Each of the entries below is to be written out exactly, and the images skipped.

▬▬▬▬▬▬▬▬▬▬

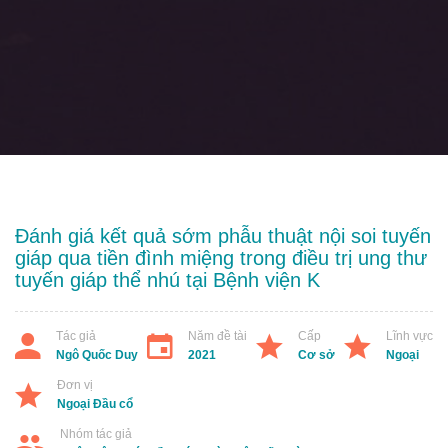
Đánh giá kết quả sớm phẫu thuật nội soi tuyến
giáp qua tiền đình miệng trong điều trị ung thư
tuyến giáp thể nhú tại Bệnh viện K
Tác giả
Năm đề tài
Cấp
Lĩnh vực
Ngô Quốc Duy
2021
Cơ sở
Ngoại
Đơn vị
Ngoại Đầu cổ
Nhóm tác giả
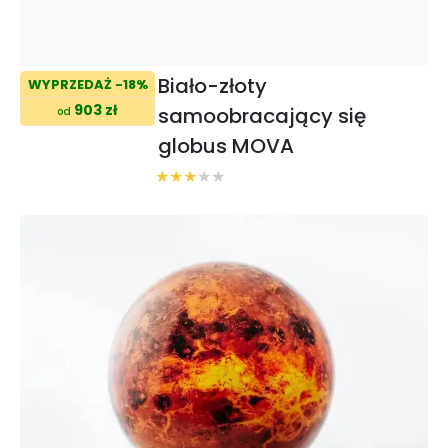
Biało-złoty
WYPRZEDAŻ -18%
903 zł
samoobracający się
od
globus MOVA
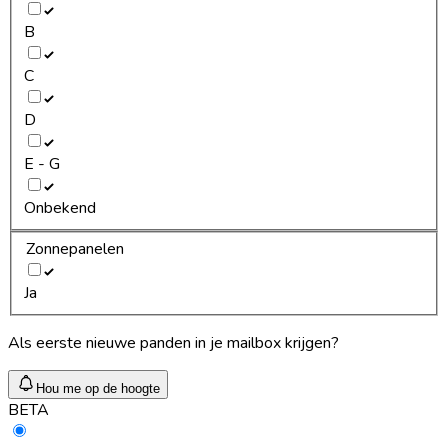
B
C
D
E - G
Onbekend
Zonnepanelen
Ja
Als eerste nieuwe panden in je mailbox krijgen?
Hou me op de hoogte
BETA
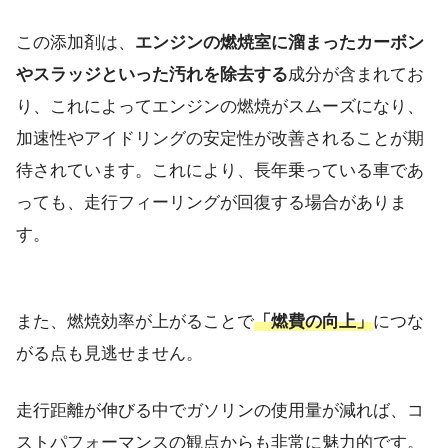
この添加剤は、
エンジンの燃焼室に溜まったカーボン
やスラッジといった汚れを除去する
成分が含まれてお
り、これによってエンジンの燃焼がスムーズになり、
加速性やアイドリングの安定性が改善されることが期
待されています。これにより、長年乗っている車であ
っても、走行フィーリングが回復する場合がありま
す。
また、燃焼効率が上がることで
「燃費の向上」
につな
がる点も見逃せません。
走行距離が伸びる中でガソリンの使用量が減れば、コ
ストパフォーマンスの観点からも非常に魅力的です。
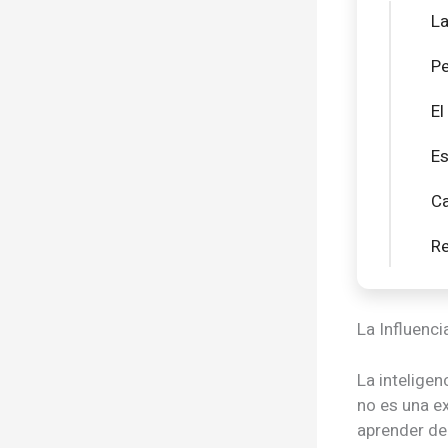
La
Pe
El
Es
Ca
Re
La Influenci
La inteligen
no es una e
aprender de 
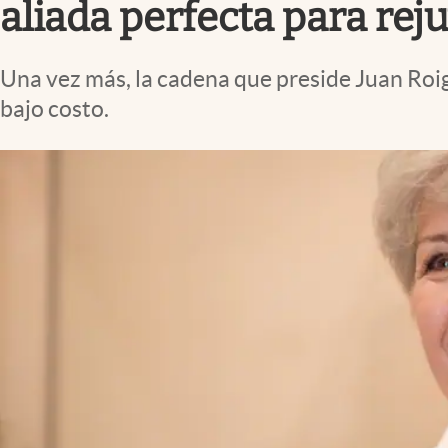
aliada perfecta para reju
Una vez más, la cadena que preside Juan Roig
bajo costo.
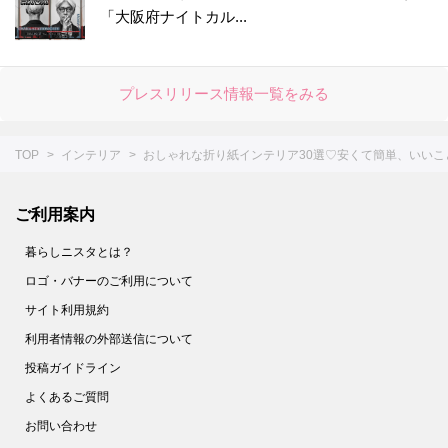
「大阪府ナイトカル...
プレスリリース情報一覧をみる
TOP
インテリア
おしゃれな折り紙インテリア30選♡安くて簡単、いいこ
ご利用案内
暮らしニスタとは？
ロゴ・バナーのご利用について
サイト利用規約
利用者情報の外部送信について
投稿ガイドライン
よくあるご質問
お問い合わせ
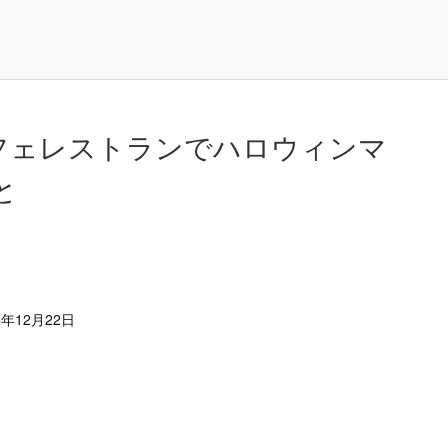
カフェレストランでハロウィンマ
と
5年12月22日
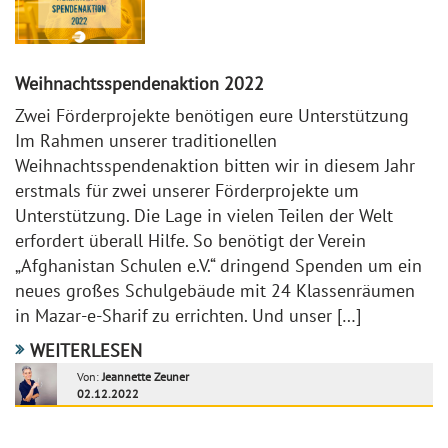
Weihnachtsspendenaktion 2022
Zwei Förderprojekte benötigen eure Unterstützung
Im Rahmen unserer traditionellen
Weihnachtsspendenaktion bitten wir in diesem Jahr
erstmals für zwei unserer Förderprojekte um
Unterstützung. Die Lage in vielen Teilen der Welt
erfordert überall Hilfe. So benötigt der Verein
„Afghanistan Schulen e.V.“ dringend Spenden um ein
neues großes Schulgebäude mit 24 Klassenräumen
in Mazar-e-Sharif zu errichten. Und unser […]
WEITERLESEN
Von:
Jeannette Zeuner
02.12.2022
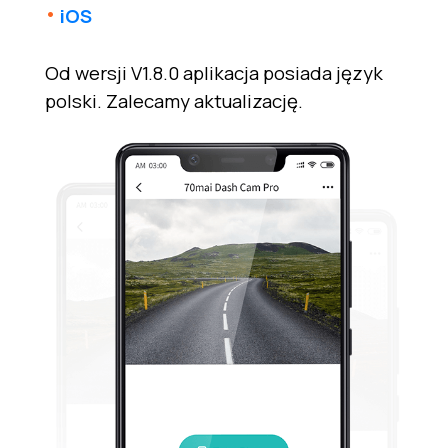
iOS
Od wersji V1.8.0 aplikacja posiada język
polski. Zalecamy aktualizację.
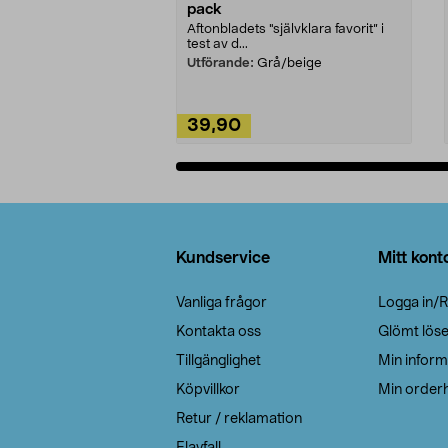
pack
Aftonbladets "självklara favorit” i
test av d...
Utförande:
Grå/beige
39,90
Lägg i varukorg
Sidfot
Kundservice
Mitt kont
Vanliga frågor
Logga in/R
Kontakta oss
Glömt lös
Tillgänglighet
Min inform
Köpvillkor
Min orderh
Retur / reklamation
Elavfall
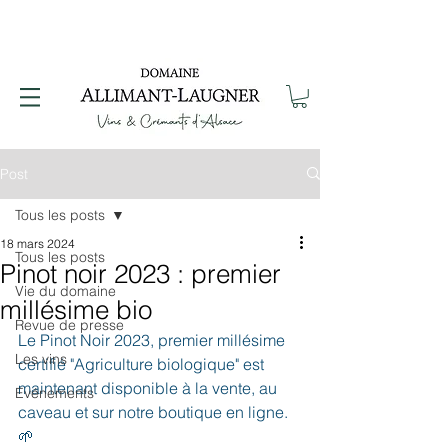
Post
Tous les posts
18 mars 2024
Tous les posts
Pinot noir 2023 : premier
Vie du domaine
millésime bio
Revue de presse
Le Pinot Noir 2023, premier millésime 
Les vins
certifié "Agriculture biologique" est 
maintenant disponible à la vente, au 
Evénements
caveau et sur notre boutique en ligne. 
🌱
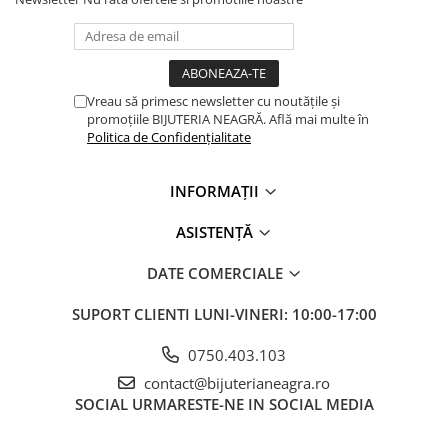
Vreau să primesc newsletter cu noutățile și
promoțiile BIJUTERIA NEAGRĂ. Află mai multe în
Politica de Confidențialitate
INFORMAȚII
ASISTENȚĂ
DATE COMERCIALE
SUPORT CLIENTI
LUNI-VINERI: 10:00-17:00
0750.403.103
contact@bijuterianeagra.ro
SOCIAL
URMARESTE-NE IN SOCIAL MEDIA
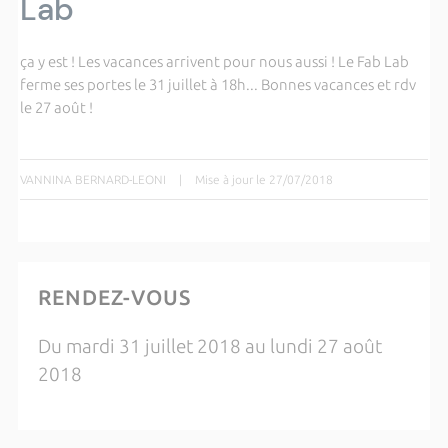
Lab
ça y est ! Les vacances arrivent pour nous aussi ! Le Fab Lab
ferme ses portes le 31 juillet à 18h... Bonnes vacances et rdv
le 27 août !
VANNINA BERNARD-LEONI
|
Mise à jour le 27/07/2018
RENDEZ-VOUS
Du mardi 31 juillet 2018 au lundi 27 août
2018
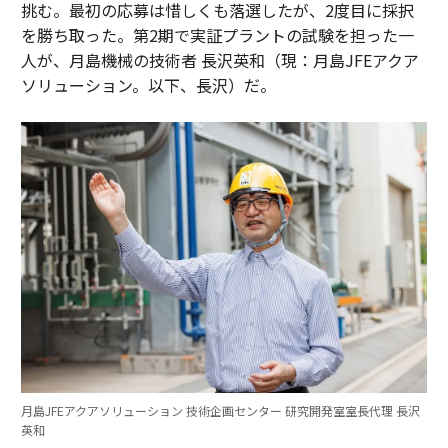
挑む。最初の応募は惜しくも落選したが、2度目に採択
を勝ち取った。第2期で実証プラントの試験を担った一
人が、月島機械の技術者 長沢英和（現：月島JFEアクア
ソリューション。以下、長沢）だ。
月島JFEアクアソリューション 技術企画センター 研究開発室室長代理 長沢
英和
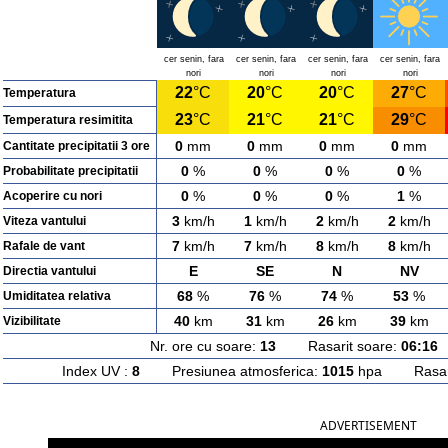
cer senin, fara
cer senin, fara
cer senin, fara
cer senin, fara
nori
nori
nori
nori
22
°C
20
°C
20
°C
27
°C
Temperatura
23
°C
21
°C
21
°C
29
°C
Temperatura resimitita
0
mm
0
mm
0
mm
0
mm
Cantitate precipitatii 3 ore
0
%
0
%
0
%
0
%
Probabilitate precipitatii
0
%
0
%
0
%
1
%
Acoperire cu nori
3
km/h
1
km/h
2
km/h
2
km/h
Viteza vantului
7
km/h
7
km/h
8
km/h
8
km/h
Rafale de vant
E
SE
N
NV
Directia vantului
68
%
76
%
74
%
53
%
Umiditatea relativa
40
km
31
km
26
km
39
km
Vizibilitate
Nr. ore cu soare:
13
Rasarit soare:
06:16
A
Index UV :
8
Presiunea atmosferica:
1015
hpa Rasarit
ADVERTISEMENT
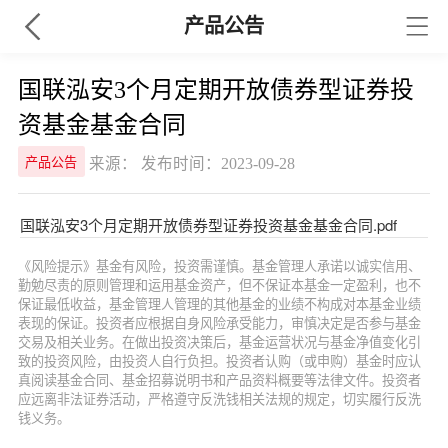
产品公告
国联泓安3个月定期开放债券型证券投
资基金基金合同
来源： 发布时间：2023-09-28
产品公告
国联泓安3个月定期开放债券型证券投资基金基金合同.pdf
《风险提示》基金有风险，投资需谨慎。基金管理人承诺以诚实信用、
勤勉尽责的原则管理和运用基金资产，但不保证本基金一定盈利，也不
保证最低收益，基金管理人管理的其他基金的业绩不构成对本基金业绩
表现的保证。投资者应根据自身风险承受能力，审慎决定是否参与基金
交易及相关业务。在做出投资决策后，基金运营状况与基金净值变化引
致的投资风险，由投资人自行负担。投资者认购（或申购）基金时应认
真阅读基金合同、基金招募说明书和产品资料概要等法律文件。投资者
应远离非法证券活动，严格遵守反洗钱相关法规的规定，切实履行反洗
钱义务。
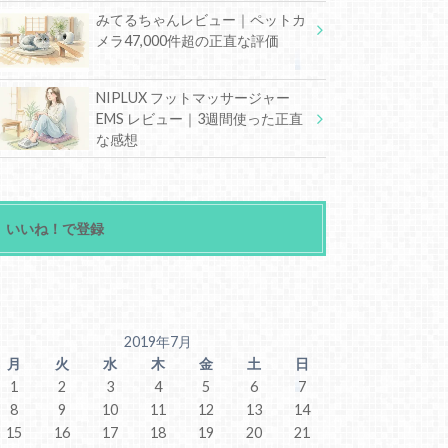
みてるちゃんレビュー｜ペットカ
メラ47,000件超の正直な評価
NIPLUX フットマッサージャー
EMS レビュー｜3週間使った正直
な感想
いいね！で登録
2019年7月
月
火
水
木
金
土
日
1
2
3
4
5
6
7
8
9
10
11
12
13
14
15
16
17
18
19
20
21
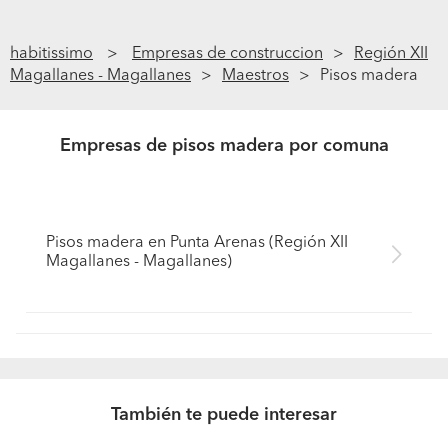
habitissimo
Empresas de construccion
Región XII
Magallanes - Magallanes
Maestros
Pisos madera
Empresas de pisos madera por comuna
Pisos madera en Punta Arenas (Región XII
Magallanes - Magallanes)
También te puede interesar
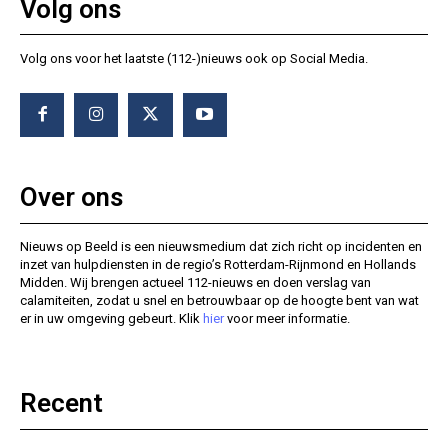
Volg ons
Volg ons voor het laatste (112-)nieuws ook op Social Media.
Over ons
Nieuws op Beeld is een nieuwsmedium dat zich richt op incidenten en
inzet van hulpdiensten in de regio’s Rotterdam-Rijnmond en Hollands
Midden. Wij brengen actueel 112-nieuws en doen verslag van
calamiteiten, zodat u snel en betrouwbaar op de hoogte bent van wat
er in uw omgeving gebeurt. Klik
hier
voor meer informatie.
Recent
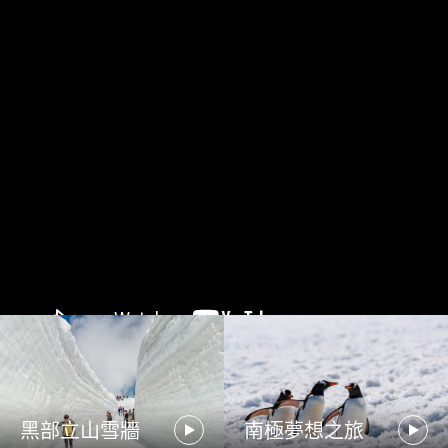
黑部立山雪牆
南極夢想之旅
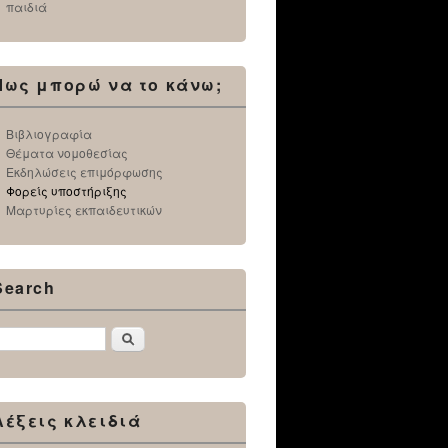
παιδιά
Πως μπορώ να το κάνω;
Βιβλιογραφία
Θέματα νομοθεσίας
Εκδηλώσεις επιμόρφωσης
Φορείς υποστήριξης
Μαρτυρίες εκπαιδευτικών
Search
Αναζήτηση
Λέξεις κλειδιά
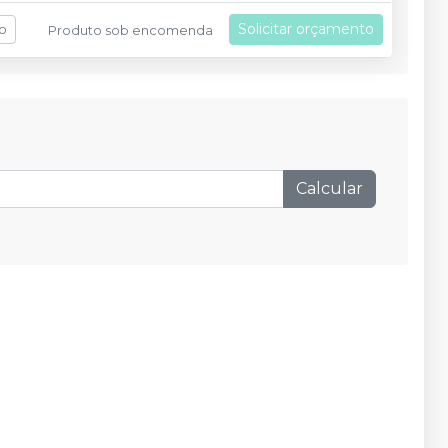
Solicitar orçamento
fo
Produto sob encomenda
Calcular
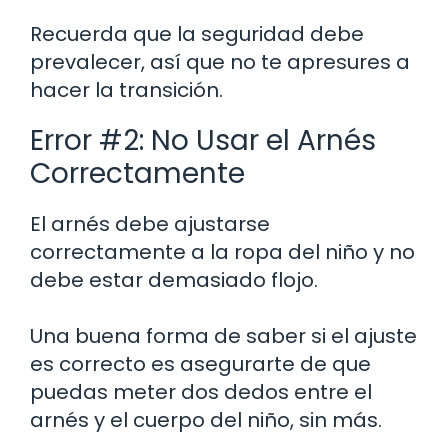
Recuerda que la seguridad debe
prevalecer, así que no te apresures a
hacer la transición.
Error #2: No Usar el Arnés
Correctamente
El arnés debe ajustarse
correctamente a la ropa del niño y no
debe estar demasiado flojo.
Una buena forma de saber si el ajuste
es correcto es asegurarte de que
puedas meter dos dedos entre el
arnés y el cuerpo del niño, sin más.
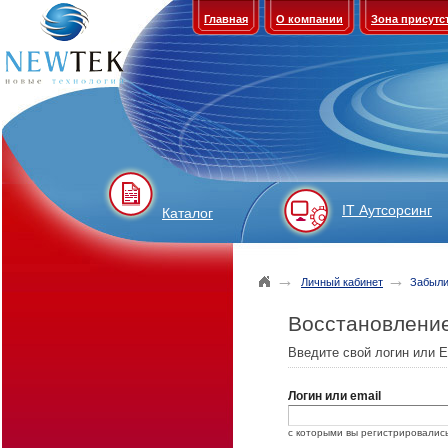
Главная
О компании
Зона присутс
IT Аутсорсинг
Каталог
→
→
Личный кабинет
Забыли
Восстановлени
Введите свой логин или E
Логин или email
с которыми вы регистрировались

▬▬▬▬▬▬▬▬▬▬

* **Reply**:
Đánh giá kết quả sớm phẫu thuật nội soi tuyến
giáp qua tiền đình miệng trong điều trị ung thư
tuyến giáp thể nhú tại Bệnh viện K
Tác giả
Năm đề tài
Cấp
Lĩnh vực
Ngô Quốc Duy
2021
Cơ sở
Ngoại
Đơn vị
Ngoại Đầu cổ
Nhóm tác giả
Biało-złoty
WYPRZEDAŻ -18%
903 zł
samoobracający się
od
globus MOVA
B
C
D
E - G
Onbekend
Zonnepanelen
Ja
Als eerste nieuwe panden in je mailbox krijgen?
Hou me op de hoogte
BETA
この添加剤は、
エンジンの燃焼室に溜まったカーボン
やスラッジといった汚れを除去する
成分が含まれてお
り、これによってエンジンの燃焼がスムーズになり、
加速性やアイドリングの安定性が改善されることが期
待されています。これにより、長年乗っている車であ
っても、走行フィーリングが回復する場合がありま
す。
また、燃焼効率が上がることで
「燃費の向上」
につな
がる点も見逃せません。
走行距離が伸びる中でガソリンの使用量が減れば、コ
ストパフォーマンスの観点からも非常に魅力的です。
La
Pe
El
Es
Ca
Re
La Influenci
La inteligen
no es una e
aprender de 
aliada perfecta para reju
Una vez más, la cadena que preside Juan Roig
bajo costo.
「大阪府ナイトカル...
プレスリリース情報一覧をみる
TOP
インテリア
おしゃれな折り紙インテリア30選♡安くて簡単、いいこ
ご利用案内
暮らしニスタとは？
ロゴ・バナーのご利用について
サイト利用規約
利用者情報の外部送信について
投稿ガイドライン
よくあるご質問
お問い合わせ
カフェレストランでハロウィンマ
と
5年12月22日
Weihnachtsspendenaktion 2022
Zwei Förderprojekte benötigen eure Unterstützung
Im Rahmen unserer traditionellen
Weihnachtsspendenaktion bitten wir in diesem Jahr
erstmals für zwei unserer Förderprojekte um
Unterstützung. Die Lage in vielen Teilen der Welt
erfordert überall Hilfe. So benötigt der Verein
„Afghanistan Schulen e.V.“ dringend Spenden um ein
neues großes Schulgebäude mit 24 Klassenräumen
in Mazar-e-Sharif zu errichten. Und unser […]
WEITERLESEN
Von:
Jeannette Zeuner
02.12.2022
iOS
Od wersji V1.8.0 aplikacja posiada język
polski. Zalecamy aktualizację.
pack
Aftonbladets "självklara favorit” i
test av d...
Utförande:
Grå/beige
39,90
Lägg i varukorg
Sidfot
Kundservice
Mitt kont
Vanliga frågor
Logga in/R
Kontakta oss
Glömt lös
Tillgänglighet
Min inform
Köpvillkor
Min orderh
Retur / reklamation
Elavfall
Post
Tous les posts
18 mars 2024
Tous les posts
Pinot noir 2023 : premier
Vie du domaine
millésime bio
Revue de presse
Le Pinot Noir 2023, premier millésime 
Les vins
certifié "Agriculture biologique" est 
maintenant disponible à la vente, au 
Evénements
caveau et sur notre boutique en ligne. 
🌱
Vreau să primesc newsletter cu noutățile și
promoțiile BIJUTERIA NEAGRĂ. Află mai multe în
Politica de Confidențialitate
INFORMAȚII
ASISTENȚĂ
DATE COMERCIALE
SUPORT CLIENTI
LUNI-VINERI: 10:00-17:00
0750.403.103
contact@bijuterianeagra.ro
SOCIAL
URMARESTE-NE IN SOCIAL MEDIA
Lab
ça y est ! Les vacances arrivent pour nous aussi ! Le Fab Lab
ferme ses portes le 31 juillet à 18h... Bonnes vacances et rdv
le 27 août !
VANNINA BERNARD-LEONI
|
Mise à jour le 27/07/2018
RENDEZ-VOUS
Du mardi 31 juillet 2018 au lundi 27 août
2018
挑む。最初の応募は惜しくも落選したが、2度目に採択
を勝ち取った。第2期で実証プラントの試験を担った一
人が、月島機械の技術者 長沢英和（現：月島JFEアクア
ソリューション。以下、長沢）だ。
月島JFEアクアソリューション 技術企画センター 研究開発室室長代理 長沢
英和
cer senin, fara
cer senin, fara
cer senin, fara
cer senin, fara
nori
nori
nori
nori
22
°C
20
°C
20
°C
27
°C
Temperatura
23
°C
21
°C
21
°C
29
°C
Temperatura resimitita
0
mm
0
mm
0
mm
0
mm
Cantitate precipitatii 3 ore
0
%
0
%
0
%
0
%
Probabilitate precipitatii
0
%
0
%
0
%
1
%
Acoperire cu nori
3
km/h
1
km/h
2
km/h
2
km/h
Viteza vantului
7
km/h
7
km/h
8
km/h
8
km/h
Rafale de vant
E
SE
N
NV
Directia vantului
68
%
76
%
74
%
53
%
Umiditatea relativa
40
km
31
km
26
km
39
km
Vizibilitate
Nr. ore cu soare:
13
Rasarit soare:
06:16
A
Index UV :
8
Presiunea atmosferica:
1015
hpa Rasarit
ADVERTISEMENT
产品公告
国联泓安3个月定期开放债券型证券投
资基金基金合同
来源： 发布时间：2023-09-28
产品公告
国联泓安3个月定期开放债券型证券投资基金基金合同.pdf
《风险提示》基金有风险，投资需谨慎。基金管理人承诺以诚实信用、
勤勉尽责的原则管理和运用基金资产，但不保证本基金一定盈利，也不
保证最低收益，基金管理人管理的其他基金的业绩不构成对本基金业绩
表现的保证。投资者应根据自身风险承受能力，审慎决定是否参与基金
交易及相关业务。在做出投资决策后，基金运营状况与基金净值变化引
致的投资风险，由投资人自行负担。投资者认购（或申购）基金时应认
真阅读基金合同、基金招募说明书和产品资料概要等法律文件。投资者
应远离非法证券活动，严格遵守反洗钱相关法规的规定，切实履行反洗
钱义务。
みてるちゃんレビュー｜ペットカ
メラ47,000件超の正直な評価
NIPLUX フットマッサージャー
EMS レビュー｜3週間使った正直
な感想
いいね！で登録
2019年7月
月
火
水
木
金
土
日
1
2
3
4
5
6
7
8
9
10
11
12
13
14
15
16
17
18
19
20
21
habitissimo
Empresas de construccion
Región XII
Magallanes - Magallanes
Maestros
Pisos madera
Empresas de pisos madera por comuna
Pisos madera en Punta Arenas (Región XII
Magallanes - Magallanes)
También te puede interesar
Volg ons
Volg ons voor het laatste (112-)nieuws ook op Social Media.
Over ons
Nieuws op Beeld is een nieuwsmedium dat zich richt op incidenten en
inzet van hulpdiensten in de regio’s Rotterdam-Rijnmond en Hollands
Midden. Wij brengen actueel 112-nieuws en doen verslag van
calamiteiten, zodat u snel en betrouwbaar op de hoogte bent van wat
er in uw omgeving gebeurt. Klik
hier
voor meer informatie.
Recent
黑部立山雪牆
南極夢想之旅
παιδιά
Πως μπορώ να το κάνω;
Βιβλιογραφία
Θέματα νομοθεσίας
Εκδηλώσεις επιμόρφωσης
Φορείς υποστήριξης
Μαρτυρίες εκπαιδευτικών
Search
Αναζήτηση
Λέξεις κλειδιά
Solicitar orçamento
fo
Produto sob encomenda
Calcular
Recuerda que la seguridad debe
prevalecer, así que no te apresures a
hacer la transición.
Error #2: No Usar el Arnés
Correctamente
El arnés debe ajustarse
correctamente a la ropa del niño y no
debe estar demasiado flojo.
Una buena forma de saber si el ajuste
es correcto es asegurarte de que
puedas meter dos dedos entre el
arnés y el cuerpo del niño, sin más.
Главная
О компании
Зона присутс
IT Аутсорсинг
Каталог
→
→
Личный кабинет
Забыли
Восстановлени
Введите свой логин или E
Логин или email
с которыми вы регистрировались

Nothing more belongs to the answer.